Updated: Apr 5
Thank you to the 245 local residents who completed our recent survey. We wanted to know about your use of our green spaces and how you envisage them improving.
Our respondents were regular visitors to the areas we are asking about - Earlswood Common, Redhill Common, Felland Copse, New Pond Farm, Furzefield Copse and Lonesome Lane Rec. A third (33.8%) of our respondents visit mainly to walk a dog.
We had a huge volume of ideas from our 245 respondents about "What would make you more likely to visit?" This was free text which we have grouped into themes.
33 respondents said paths being less muddy (including better for buggies and wheelchairs).
21 mentioned children’s play areas and trails - mostly envisaging a natural wood climbing trail, and several asked for nature or spotting trails
11 wanted it to be quieter, especially around the Earlswood Common lakes.
6 raised concerns not to have the proposed crematorium built on New Pond Farm land.
6 were satisfied as the spaces are.
10 required better weather to get out more - as well as various mentions of too much work!.
10 wanted less dog mess (including bagged) and 10 wanted less dogs, dogs to be separated or on leads (and those in both counts were only 2).
7 mentioned wanting more biodiversity and more natural than currently, eg with more wild flowers.
4 raised a wish for separate cycle tracks.
Parking issues / too many cars at Earlswood Common was an issue for 7 respondents.
Pedestrian access was raised, by one respondent about access from the A23, Asylum Arch Road, and one respondent accessing from Lonesome Lane (in order to avoid walking a stretch with no path).
Disabled access concerns included a request for seating, parking, and level access paths.
A respondent suggested making the green spaces easier to navigate, eg having circular walks. Another suggested erecting more information boards.
We asked "How interested are you in there being a cycle track (or two) across the commons to improve the cycle network?".
The 'extremely' to 'somewhat' interested categories totaled 152 - which is 62% of the 245 respondents. There were some additional comments stating that having separate tracks from pedestrians was preferable or safer.
The positivity of the response to question 6 (right) was very encouraging - although we are not assuming our respondents are a representative cross section of local residents!
We asked "How interested are you in taking part in conservation sessions...", part of the remit of Wild Earlswood.
31 respondents were 'extremely interested'
61 were 'very interested'
91 were 'somewhat interested'.
Let's turn this interest into a reality!
We asked about the appeal of the following activities and asked for other suggestions.

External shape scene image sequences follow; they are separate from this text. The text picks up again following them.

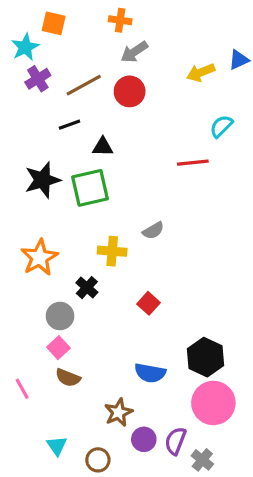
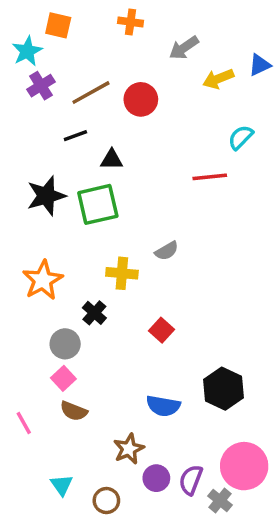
gray arrow: (134, 52) -> (184, 48), moved
pink circle: (213, 403) -> (244, 466), moved

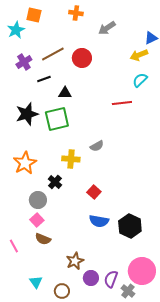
yellow arrow: (218, 79) -> (139, 55), moved
purple cross: (41, 86) -> (24, 62), moved
blue semicircle: (163, 406) -> (99, 221), moved

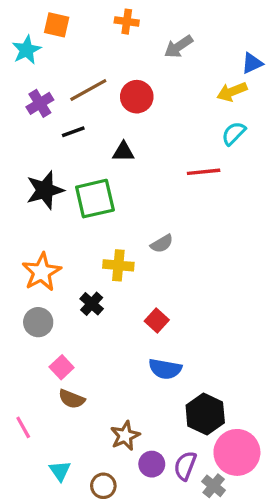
black triangle: (65, 93) -> (123, 152), moved
gray circle: (38, 200) -> (38, 322), moved
black hexagon: (130, 226) -> (205, 414), moved
pink line: (14, 246) -> (23, 427), moved

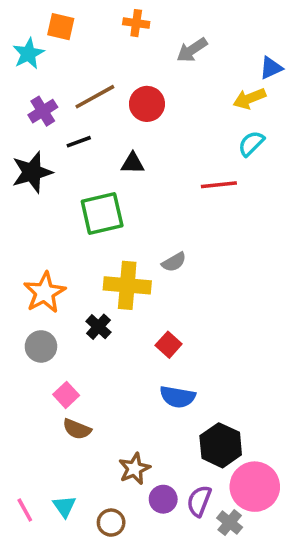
black star: (45, 190) -> (32, 172), moved
yellow cross: (118, 265) -> (127, 285), size x1.4
pink line: (23, 427) -> (25, 510), moved

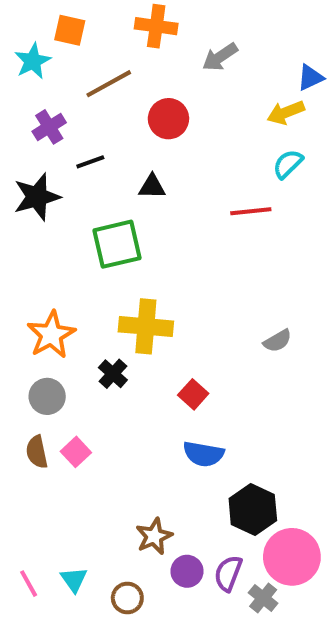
orange cross: (136, 23) -> (156, 26), size x1.4
brown line: (95, 97) -> (109, 84), moved
gray semicircle: (174, 262) -> (278, 341), moved
brown semicircle: (77, 429) -> (37, 452), moved, turned 56

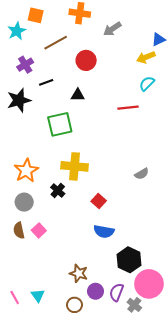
brown star: (154, 536) -> (79, 273), turned -30
brown circle: (127, 598) -> (74, 305), moved

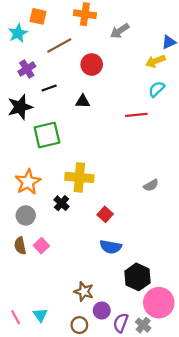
green square: (60, 124) -> (47, 135), moved
purple semicircle: (116, 292) -> (121, 323), moved

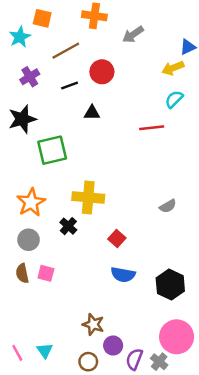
black line: (49, 88) -> (70, 85), moved
pink square: (41, 246) -> (46, 273), turned -32
black hexagon: (138, 277) -> (170, 285), moved

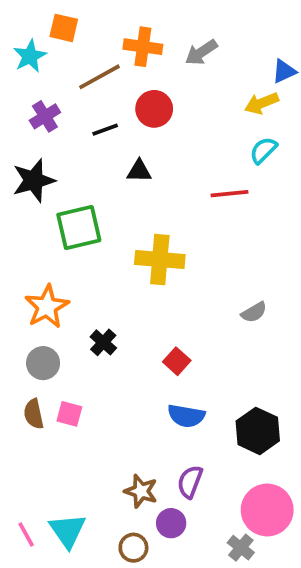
orange cross: (94, 16) -> (143, 47), moved
yellow cross: (88, 197) -> (160, 260), moved
cyan triangle: (45, 350) -> (68, 531), size x1.5
purple semicircle: (134, 359) -> (190, 482), moved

135 respondents were interested in nature guided walks,
160 specifically in bat/bird walks
150 in litter picking
80 on children's activities on a stall
110 on conservation skills session
12 none of the above.
Additional ideas from free text included photography days, specific tree planting, butterflies, bees and mushrooms, history of the area, nature craft, a sculpture trail, orienteering, clearing the pond in Redhill Common to preserve it, forest school sessions, linking to the YMCA and Walking for Health walks occurring in the area.